La vidéo est extraite du magazine d'actualité de France 2 Complément d'enquête dirigé par Benoît Duquesne dont la raison d'être est de prolonger par des reportages et des avis d'experts une question qui est trop rapidement abordée par l'actualité quotidienne. Le sujet de la présence chinoise en Afrique est devenu familier aux téléspectateurs depuis le début des années 2000, avec parfois des sous-entendus qui évoquent le « péril jaune » d'antan. En l'occurrence, le commentaire commence par une formule ambiguë : « pour les Chinois le véritable enjeu de demain c'est la terre » qui laisse entendre que la présence asiatique en Afrique vise l'achat ou l'accaparement des terres.

L'exemple qui nous est détaillé ensuite montre autre chose : Riping Ouyang est un entrepreneur qui est passé de la vente de matériel agricole à la commercialisation du sésame.
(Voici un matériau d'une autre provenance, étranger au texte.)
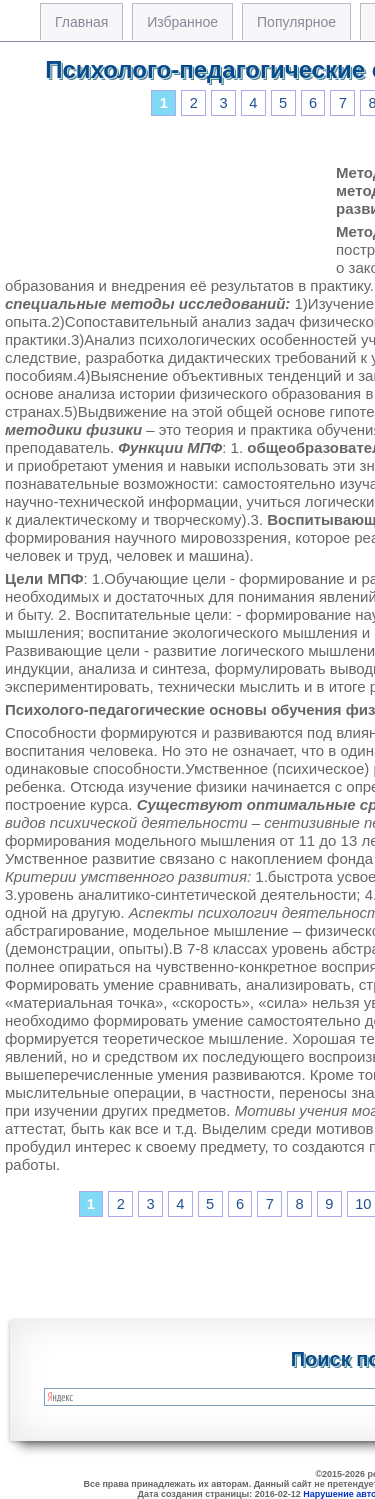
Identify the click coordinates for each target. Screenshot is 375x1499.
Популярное (296, 22)
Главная (81, 22)
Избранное (182, 22)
Sa réussite, il la doit à sa connaissance de la filière et du marché. Il fournit les semences dont on voit les sacs dans l'entrepôt à proximité de celui des machines agricoles, il contrôle la transformation et les sous-produits comme les aliments pour bétail et il maîtrise la vente des grains ou de l'huile à destination du marché chinois. Il dit pouvoir cultiver le sésame sur 35 000 hectares au Sénégal, dont il est loin d'être propriétaire. La séquence suivante nous montre une communauté villageoise où, à son instigation, le sésame a remplacé la culture traditionnelle de l'arachide. On devine les négociations qui ont dû avoir lieu sous le baobab pour convaincre les chefs de village.

Les images sont éloquentes entre la tenue soignée des notables et celle des simples paysans, entre les haillons des enfants dans les campagnes et les tenues des ouvriers dans la ville. La réussite de M. Riping Ouyang tient plus au savoir-faire d'un entrepreneur qui connaît le marché et qui vit en Afrique depuis plus de vingt ans qu'à une volonté d'accaparer des terres.